Don't forget that your arms will always get plenty of punishment when doing upper body.


----------



## Panthro (Jan 12, 2004)

nah, only once per week if that. I dont train biceps atall, they get hammered when i do back...


----------



## Great White (Apr 4, 2003)

> Originally posted by superjoolz
> 
> *I dont train biceps at all*


Ah

That explains why at 18 stone you only have 13" biceps!


----------



## robdog (Dec 2, 2003)

yeh mate i think once a week is plenty and as the others said they get hit hard with other excersises. i do 9 sets a week myself.


----------



## Panthro (Jan 12, 2004)

> Originally posted by Paul Govier
> 
> *Ah*
> 
> ...


lol, well you've seen the pix.... nuff said toothpick arm boy! lol

Nah, think you'd take me on arms mate, ill give you that, but ill send you crying when it comes to back, legs and cock...


----------



## hackskii (Jul 27, 2003)

Once a week. You could do like a standing bar curl and a hammer curl with dumbbells. That would be fine. More is not better.


----------



## Guest (Apr 3, 2004)

You're both pussies when it comes to arms, I'll beat you both, arms down  , but on a more serious note, why the fcuk was this in the ladies section???


----------



## robin_3_16 (Aug 27, 2003)

right panthro i take ur advice on arms and dopn't train them except heavy curls 2 sets a week on back day

but someone mentioned doing preacher and supersettting with hammers instead of rest>

i think it was miami

would you still recommend i just don't hit them except with the curls?


----------



## Panthro (Jan 12, 2004)

keep what you are doing for now mate, and then change it in 6-8 weeks...


----------



## Jock (Apr 8, 2003)

It's easy to get obsessed with just one bodypart, remember that it's the BIG exercises (Bench, Squat, Deadlift) that makes the whole body grow.........


----------



## Panthro (Jan 12, 2004)

Jock said:


> It's easy to get obsessed with just one bodypart, remember that it's the BIG exercises (Bench, Squat, Deadlift) that makes the whole body grow.........
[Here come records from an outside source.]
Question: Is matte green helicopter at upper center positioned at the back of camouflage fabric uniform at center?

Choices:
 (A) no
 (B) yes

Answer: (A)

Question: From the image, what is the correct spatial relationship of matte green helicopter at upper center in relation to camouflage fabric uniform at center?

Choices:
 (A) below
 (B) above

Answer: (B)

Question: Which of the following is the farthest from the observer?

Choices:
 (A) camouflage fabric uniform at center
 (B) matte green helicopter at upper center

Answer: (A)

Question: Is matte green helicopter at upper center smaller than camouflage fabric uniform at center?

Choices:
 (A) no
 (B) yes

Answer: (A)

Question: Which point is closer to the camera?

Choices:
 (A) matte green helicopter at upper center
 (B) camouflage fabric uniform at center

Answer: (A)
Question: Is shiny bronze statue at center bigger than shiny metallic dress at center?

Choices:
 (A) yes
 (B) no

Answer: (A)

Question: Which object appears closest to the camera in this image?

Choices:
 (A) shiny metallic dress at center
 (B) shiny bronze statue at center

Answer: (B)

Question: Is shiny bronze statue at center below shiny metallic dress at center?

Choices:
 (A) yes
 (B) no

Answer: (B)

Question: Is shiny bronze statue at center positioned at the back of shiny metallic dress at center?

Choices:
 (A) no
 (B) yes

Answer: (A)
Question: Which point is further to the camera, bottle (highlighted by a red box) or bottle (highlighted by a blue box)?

Exactly!!! It makes me laugh when people dedicate a whole day to arms... but dont train legs!!! lmao! Everyone is so bothered about biceps.... but remember, triceps make up 2/3 of the arm so if you are that bothered about arms, you need to spend more time on your tris!!

I love it coz i dont train biceps and my arms are much bigger than all the pretty BBC (Bench and Bicep Crew) boys at my gym and you cant say its genetics... uve seen my before pics! lol


----------



## Jock (Apr 8, 2003)

Too right mate, it seems in my gym no-one trains their lower body.

Sometimes I think I am the only one who uses the squat rack, a lot of guys have average physiques even though they have done buckets of roids and trained for years!!


----------



## Guest (Apr 4, 2004)

What are you trying to say? that I dedicate my time in the gym to building my arms?  , nah, I just do my all my exercises evenly and go home. And yeah, your tris are what makes your arms bigger, not your biceps, biceps just make your arms look good.


----------



## Jock (Apr 8, 2003)

Hehehe lol

Are you an official member of the bicep brigade Insanity?


----------



## big pete (Mar 23, 2004)

yep, tris are where its at. but bis finish the package

have just finished a 4 day week of arm training, having a rest week this week and will tell you what the results are


----------



## Guest (Apr 6, 2004)

Jock said:


> Hehehe lol
> 
> Are you an official member of the bicep brigade Insanity?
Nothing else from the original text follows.